11/19/2015 Update regarding to EB-5 News and I-526 Petition

With the Regional Center program of EB-5 set to expire after December 11th, competing interests in Congress have been negotiating a comprehensive reform bill that would extend the program. If no compromise is reached by Congress soon, the possibility of a temporary extension of EB-5 in its current form grows more likely.


After the bi-partisan bill S. 1501 was introduced in June 2015, a lack of consistency in effective dates for minimum investments and TEA designations along with many other problematic issues with the bill led most of the EB-5 industry to abandon its support, and the bill not advance beyond committee or gain momentum for its passage.


Several bills introduced in the House also did not gather any legislative momentum and were left to languish, along with an additional bill in the Senate introduced after S. 1501. Now, as the Wall Street Journal reports (http://blogs.wsj.com/washwire/2015/11/11/real-estate-and-green-cards-eb-5-debate-heats-up-in-washington/), a draft of a new bill has been released to a few real estate developers, however the draft has not been made public. The draft reportedly has effective dates of June 1, 2015 for both minimum investments and TEA designations.

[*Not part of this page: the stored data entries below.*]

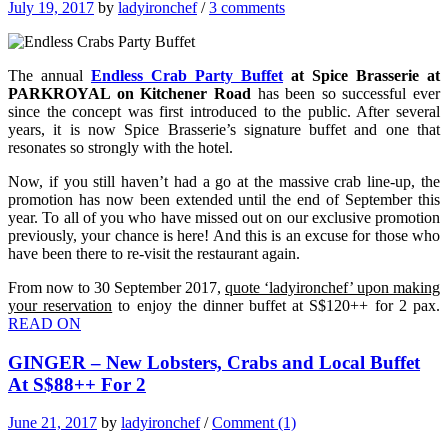
July 19, 2017
by
ladyironchef
/
3 comments
The annual
Endless Crab Party Buffet
at Spice Brasserie at
PARKROYAL on Kitchener Road
has been so successful ever
since the concept was first introduced to the public. After several
years, it is now Spice Brasserie’s signature buffet and one that
resonates so strongly with the hotel.
Now, if you still haven’t had a go at the massive crab line-up, the
promotion has now been extended until the end of September this
year. To all of you who have missed out on our exclusive promotion
previously, your chance is here! And this is an excuse for those who
have been there to re-visit the restaurant again.
From now to 30 September 2017,
quote ‘ladyironchef’ upon making
your reservation
to enjoy the dinner buffet at S$120++ for 2 pax.
READ ON
GINGER – New Lobsters, Crabs and Local Buffet
At S$88++ For 2
June 21, 2017
by
ladyironchef
/
Comment (1)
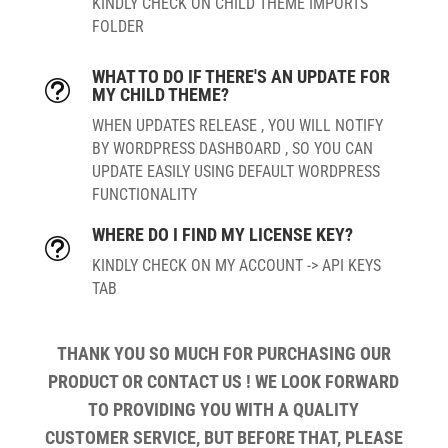
KINDLY CHECK ON CHILD THEME IMPORTS
FOLDER
WHAT TO DO IF THERE'S AN UPDATE FOR
t
MY CHILD THEME?
WHEN UPDATES RELEASE , YOU WILL NOTIFY
BY WORDPRESS DASHBOARD , SO YOU CAN
UPDATE EASILY USING DEFAULT WORDPRESS
FUNCTIONALITY
WHERE DO I FIND MY LICENSE KEY?
t
KINDLY CHECK ON MY ACCOUNT -> API KEYS
TAB
THANK YOU SO MUCH FOR PURCHASING OUR
PRODUCT OR CONTACT US ! WE LOOK FORWARD
TO PROVIDING YOU WITH A QUALITY
CUSTOMER SERVICE, BUT BEFORE THAT, PLEASE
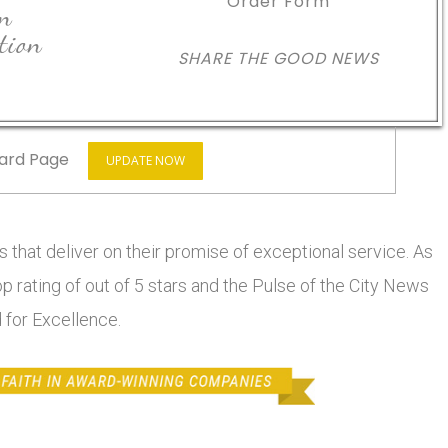
Order Form
in
tion
SHARE THE GOOD NEWS
ard Page
UPDATE NOW
 that deliver on their promise of exceptional service. As
top rating of out of 5 stars and the Pulse of the City News
 for Excellence.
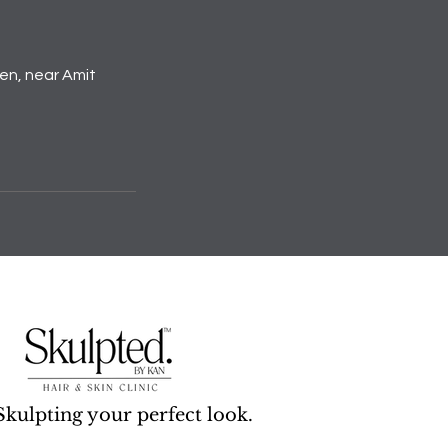
den, near Amit
Skulpting your perfect look.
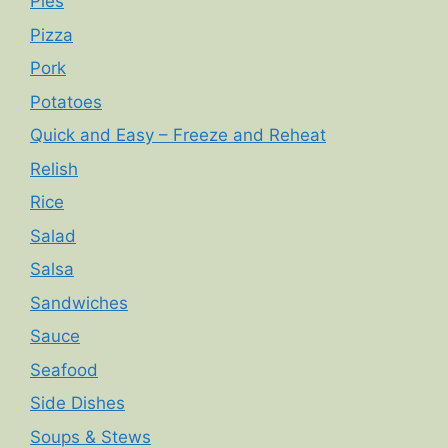
Pies
Pizza
Pork
Potatoes
Quick and Easy – Freeze and Reheat
Relish
Rice
Salad
Salsa
Sandwiches
Sauce
Seafood
Side Dishes
Soups & Stews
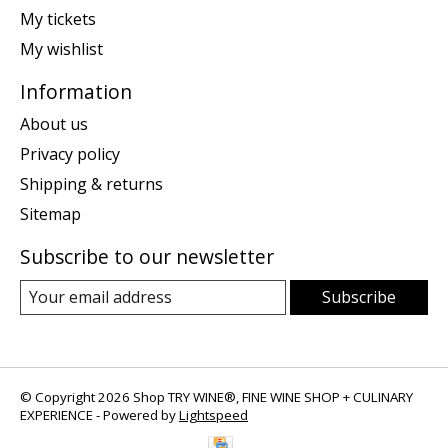
My tickets
My wishlist
Information
About us
Privacy policy
Shipping & returns
Sitemap
Subscribe to our newsletter
Subscribe
© Copyright 2026 Shop TRY WINE®, FINE WINE SHOP + CULINARY
EXPERIENCE - Powered by
Lightspeed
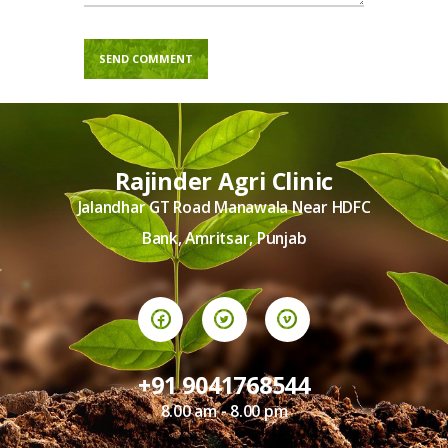
Rajinder Agri Clinic
Jalandhar GT Road Manawala Near HDFC
Bank, Amritsar, Punjab
+91 9041768544
8.00 am - 8.00 pm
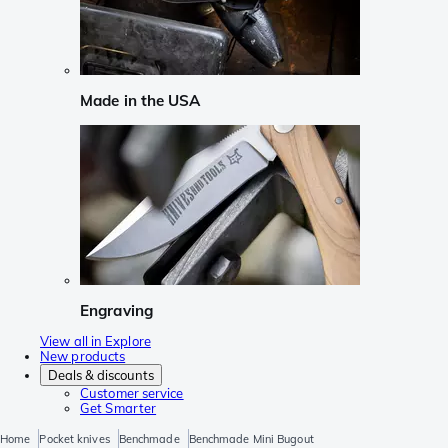
Made in the USA
Engraving
View all in Explore
New products
Deals & discounts
Customer service
Get Smarter
Home
Pocket knives
Benchmade
Benchmade Mini Bugout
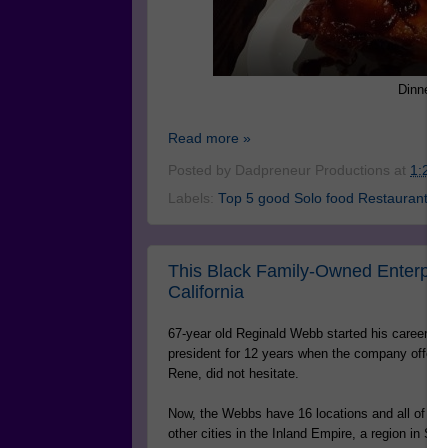
Dinner a
Read more »
Posted by
Dadpreneur Productions
at
1:24 
Labels:
Top 5 good Solo food Restaurants.
This Black Family-Owned Enterpri
California
67-year old Reginald Webb started his career a
president for 12 years when the company offered
Rene, did not hesitate.
Now, the Webbs have 16 locations and all of t
other cities in the Inland Empire, a region in S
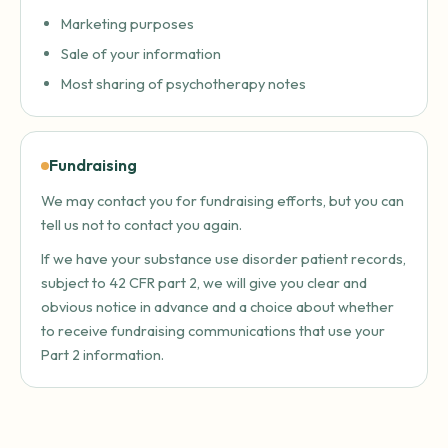
Marketing purposes
Sale of your information
Most sharing of psychotherapy notes
Fundraising
We may contact you for fundraising efforts, but you can
tell us not to contact you again.
If we have your substance use disorder patient records,
subject to 42 CFR part 2, we will give you clear and
obvious notice in advance and a choice about whether
to receive fundraising communications that use your
Part 2 information.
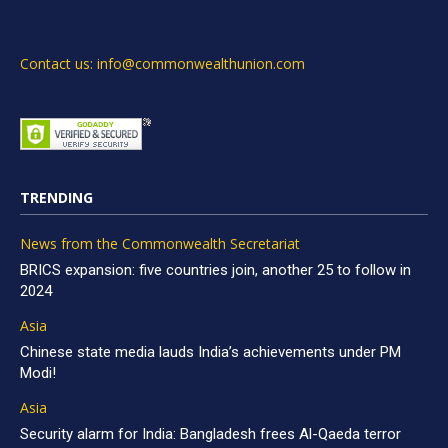
Contact us: info@commonwealthunion.com
TRENDING
News from the Commonwealth Secretariat
BRICS expansion: five countries join, another 25 to follow in
2024
Asia
Chinese state media lauds India’s achievements under PM
Modi!
Asia
Security alarm for India: Bangladesh frees Al-Qaeda terror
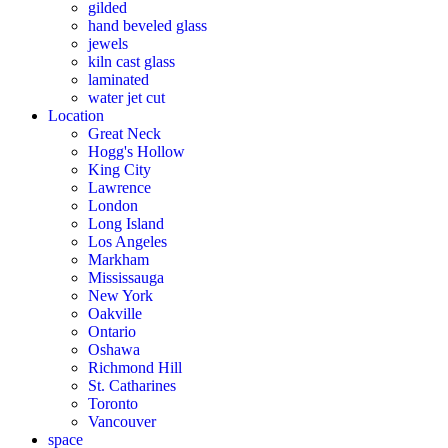
gilded
hand beveled glass
jewels
kiln cast glass
laminated
water jet cut
Location
Great Neck
Hogg's Hollow
King City
Lawrence
London
Long Island
Los Angeles
Markham
Mississauga
New York
Oakville
Ontario
Oshawa
Richmond Hill
St. Catharines
Toronto
Vancouver
space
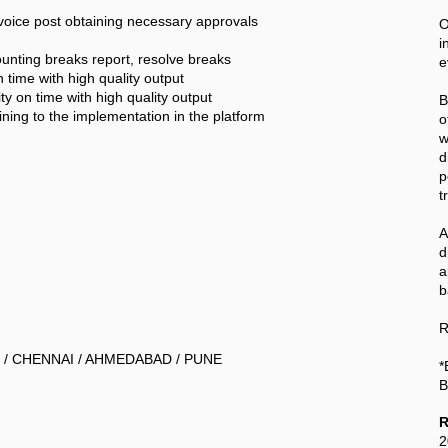
nvoice post obtaining necessary approvals
O
i
nting breaks report, resolve breaks
e
 time with high quality output
ty on time with high quality output
B
aining to the implementation in the platform
o
w
d
p
t
A
a
b
R
 / CHENNAI / AHMEDABAD / PUNE
*
B
R
2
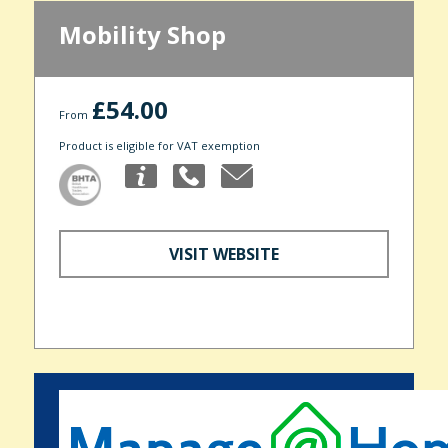
Mobility Shop
£54.00
From
Product is eligible for VAT exemption
VISIT WEBSITE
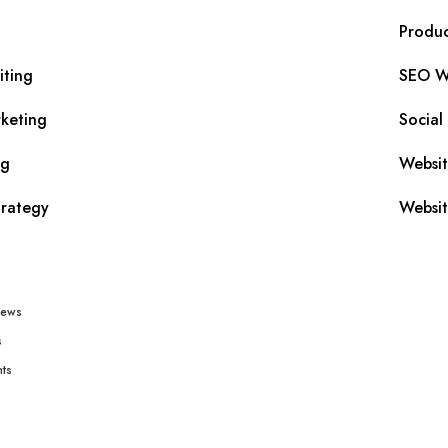
Produc
iting
SEO Wr
keting
Social
ng
Websi
trategy
Websit
iews
s
ts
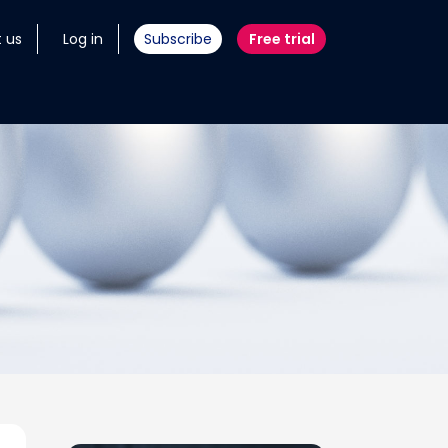
 us
Log in
Subscribe
Free trial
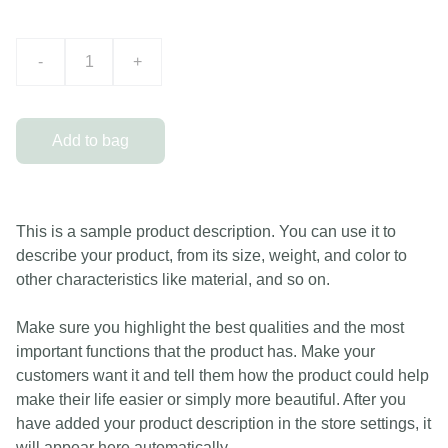
-
+
Add to bag
This is a sample product description. You can use it to
describe your product, from its size, weight, and color to
other characteristics like material, and so on.
Make sure you highlight the best qualities and the most
important functions that the product has. Make your
customers want it and tell them how the product could help
make their life easier or simply more beautiful. After you
have added your product description in the store settings, it
will appear here automatically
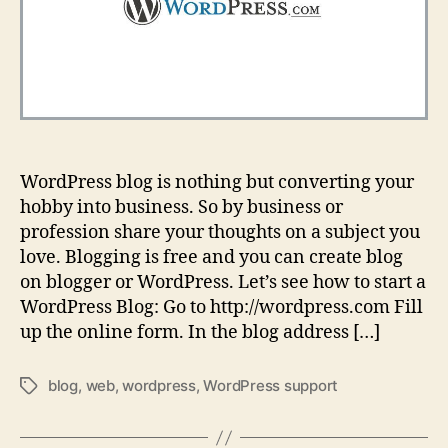
WordPress blog is nothing but converting your
hobby into business. So by business or
profession share your thoughts on a subject you
love. Blogging is free and you can create blog
on blogger or WordPress. Let’s see how to start a
WordPress Blog: Go to http://wordpress.com Fill
up the online form. In the blog address […]
blog
,
web
,
wordpress
,
WordPress support
Tags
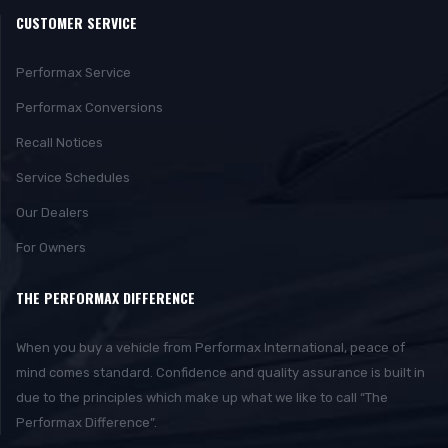
CUSTOMER SERVICE
Performax Service
Performax Conversions
Recall Notices
Service Schedules
Our Dealers
For Owners
THE PERFORMAX DIFFERENCE
When you buy a vehicle from Performax International, peace of
mind comes standard. Confidence and quality assurance is built in
due to the principles which make up what we like to call “The
Performax Difference”.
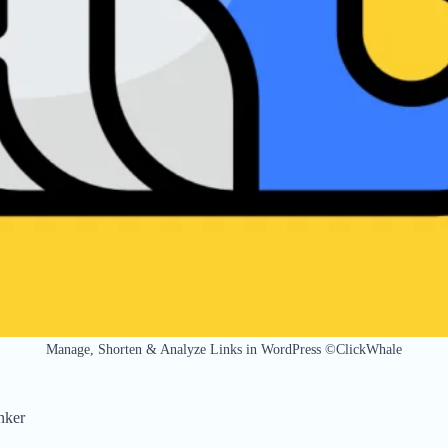
Manage, Shorten & Analyze Links in WordPress ©ClickWhale
nker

The impact of these effective dates would be great on both EB-5 Investors and the projects they invest in. The potential changes if implemented would mean that any investor who filed an I-526 petition after June 1st would not be able to use the current minimum investment amount of $500,000 for investments within a TEA (or $1,000,000 if not in a TEA) and would instead be subject to the new minimum investment amounts of $800,000 in a TEA or $1,200,000 for investments outside a TEA. However, reportedly even the TEA designations would be subject to the June 1, 2015 effective dates, which could result in even more problematic outcomes for both EB-5 investors and developers.


Since the bill has not been made public, there is still time for Congress to negotiate effective dates to a more reasonable time frame as found in the original S.1501. It is also likely that there would be significant amendments made to the bill by both the Senate and House, so it is important to keep in perspective that this is only draft legislation and there is a long way to go before making it law.


Our firm is keeping track of legislative developments and how they may affect our clients with already filed I-526 petitions. We will provide an update as soon as any developments or EB-5 news out of Congress emerges.